Surgical Health Outcomes and Research Enterprise (SHORE), Department of Surgery, University of Rochester Medical Center, Rochester, NY, 14642, USA; Department of Surgery, University of Rochester Medical Center, Rochester, NY, 14642, USA.
Department of Surgery, University of Rochester Medical Center, Rochester, NY, 14642, USA.
Am J Surg. 2023 Jan;225(1):191-197. doi: 10.1016/j.amjsurg.2022.07.025. Epub 2022 Aug 1.
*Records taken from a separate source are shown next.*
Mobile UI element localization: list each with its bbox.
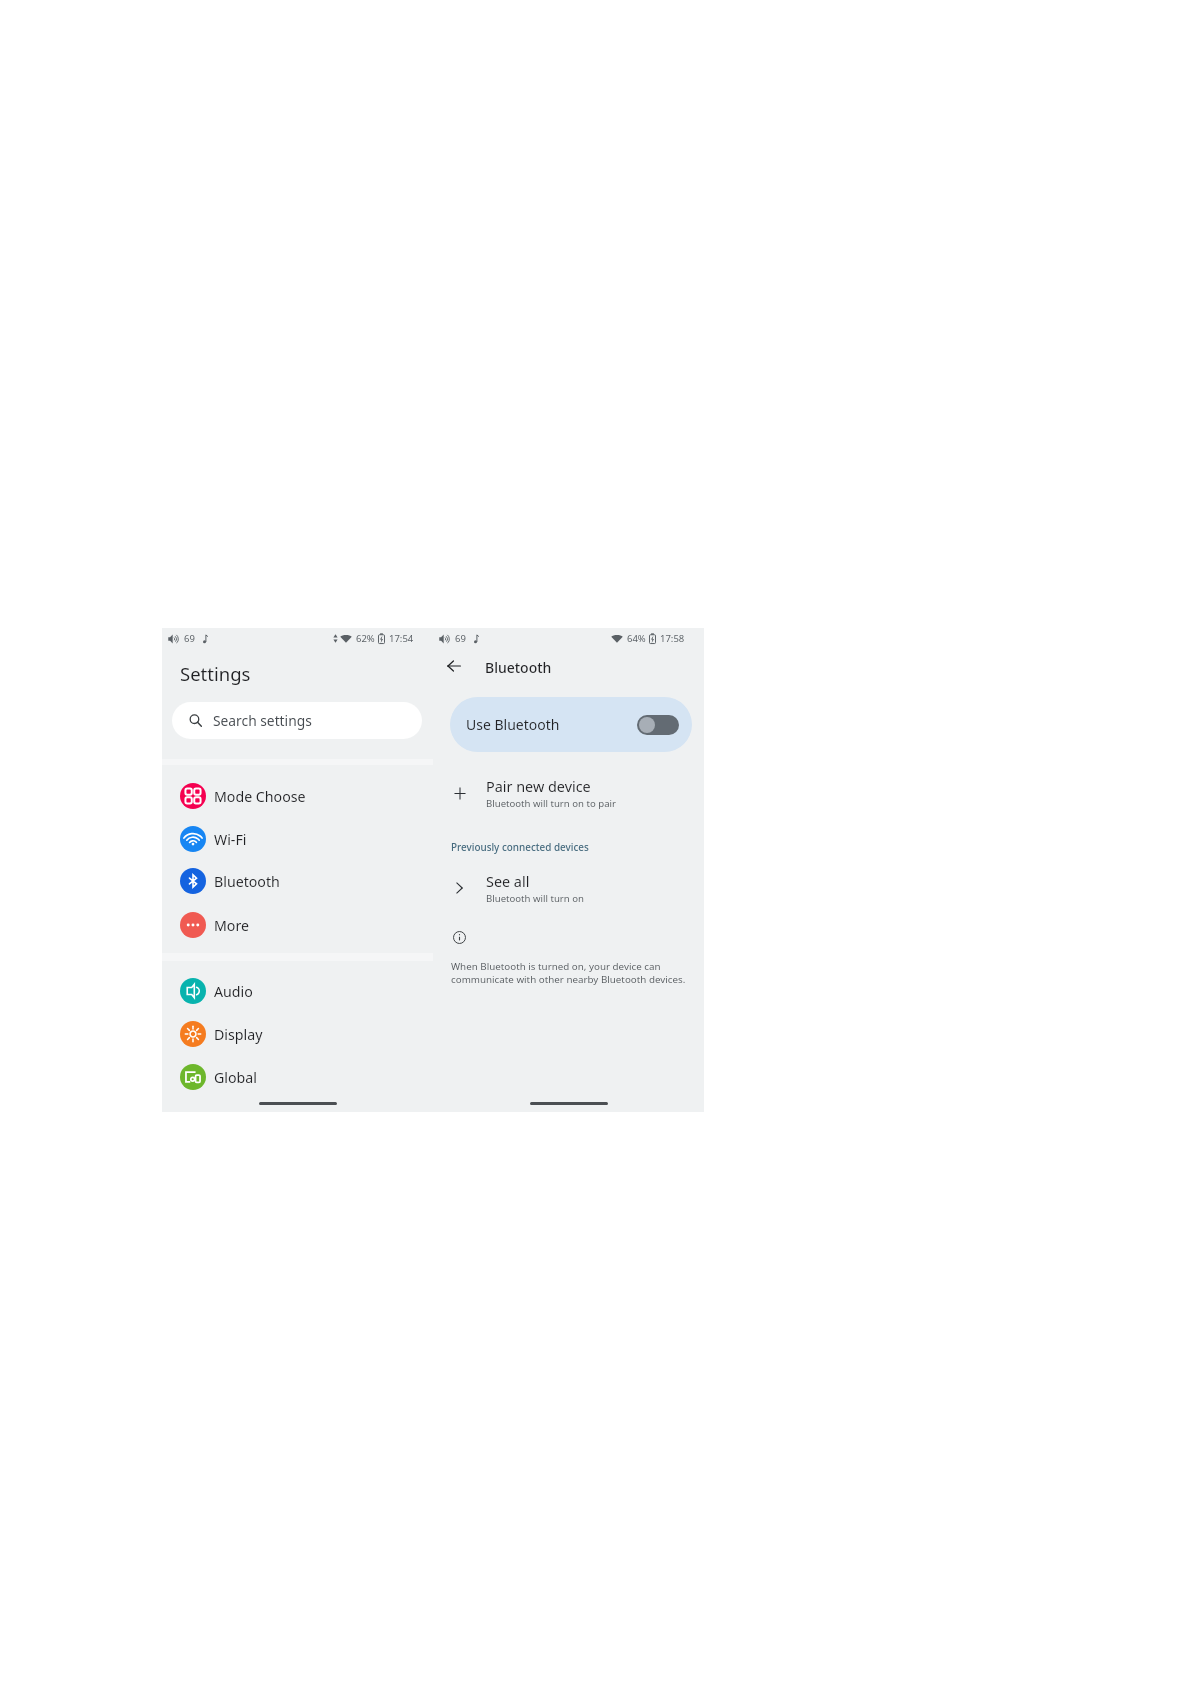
button[interactable]: Search settings bbox=[172, 702, 422, 739]
staticText: Bluetooth will turn on to pair bbox=[486, 797, 616, 810]
button[interactable]: Back bbox=[440, 652, 468, 680]
staticText: 69 bbox=[455, 632, 466, 645]
button[interactable]: Display bbox=[162, 1013, 433, 1055]
staticText: 64% bbox=[627, 632, 646, 645]
staticText: 69 bbox=[184, 632, 195, 645]
staticText: 17:54 bbox=[389, 632, 414, 645]
staticText: Pair new device bbox=[486, 777, 591, 797]
button[interactable]: Use Bluetooth bbox=[450, 697, 692, 752]
button[interactable]: Bluetooth bbox=[162, 860, 433, 902]
staticText: Bluetooth bbox=[214, 872, 280, 891]
button[interactable]: Pair new device bbox=[433, 776, 704, 810]
staticText: 62% bbox=[356, 632, 375, 645]
button[interactable]: More bbox=[162, 904, 433, 946]
staticText: More bbox=[214, 916, 250, 935]
staticText: Settings bbox=[180, 661, 251, 686]
button[interactable]: Audio bbox=[162, 970, 433, 1012]
staticText: Wi-Fi bbox=[214, 830, 247, 849]
button[interactable]: Mode Choose bbox=[162, 775, 433, 817]
staticText: 17:58 bbox=[660, 632, 685, 645]
staticText: Bluetooth bbox=[485, 658, 552, 677]
staticText: Global bbox=[214, 1068, 257, 1087]
staticText: Audio bbox=[214, 982, 253, 1001]
button[interactable]: Global bbox=[162, 1056, 433, 1098]
staticText: Mode Choose bbox=[214, 787, 306, 806]
staticText: Previously connected devices bbox=[451, 840, 589, 853]
staticText: Search settings bbox=[213, 711, 312, 730]
staticText: See all bbox=[486, 872, 530, 892]
staticText: Display bbox=[214, 1025, 263, 1044]
staticText: Use Bluetooth bbox=[466, 715, 560, 734]
button[interactable]: See all bbox=[433, 871, 704, 905]
button[interactable]: Wi-Fi bbox=[162, 818, 433, 860]
staticText: When Bluetooth is turned on, your device… bbox=[451, 960, 686, 986]
button[interactable]: Use Bluetooth toggle bbox=[637, 715, 679, 735]
staticText: Bluetooth will turn on bbox=[486, 892, 584, 905]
There is limited epidemiologic data on sigmoid volvulus (SV) from non-endemic regions. Therefore, we performed a multicenter study to report contemporary outcomes and appraise literature-based methods that pair diagnostic and procedural codes to identify SV.
Using an automated search for patients with 'volvulus' in our system from 2011 to 2021, we reviewed electronic charts to clarify the diagnosis, automatically replicate three strategies to identify SV, and retrieved 6-month outcomes.
Of 895 patients, 109 had SV. Literature-based strategies poorly identified SV. At the index admission, patients underwent endoscopic reduction alone (33%), emergent (16.5%), semi-elective (34%), or elective (16.5%) surgery. Endoscopic reduction alone had high recurrence rates and delayed surgery was associated with worse outcomes.
Literature-based strategies to identify SV suffer from misclassification bias which affects patient counseling. In this large series, one-third of patients do not undergo during their index admission despite improved outcomes with earlier surgery.
非流行地区关于乙状结肠扭转(SV)的流行病学数据有限。因此,我们进行了一项多中心研究,报告当代结果,并评估基于文献的方法,该方法通过诊断和程序代码配对来识别 SV。
我们使用系统中 2011 年至 2021 年的“扭转”自动搜索,查阅电子病历以明确诊断,自动复制三种识别 SV 的策略,并检索 6 个月的结果。
在 895 名患者中,有 109 名患有 SV。基于文献的策略很难识别 SV。在首次入院时,患者接受单纯内镜复位(33%)、紧急(16.5%)、半择期(34%)或择期(16.5%)手术。单纯内镜复位的复发率较高,延迟手术与不良结局相关。
基于文献的识别 SV 的策略存在分类错误的偏倚,这会影响患者咨询。在这项大型研究中,尽管早期手术可改善结局,但三分之一的患者在首次就诊时未接受手术。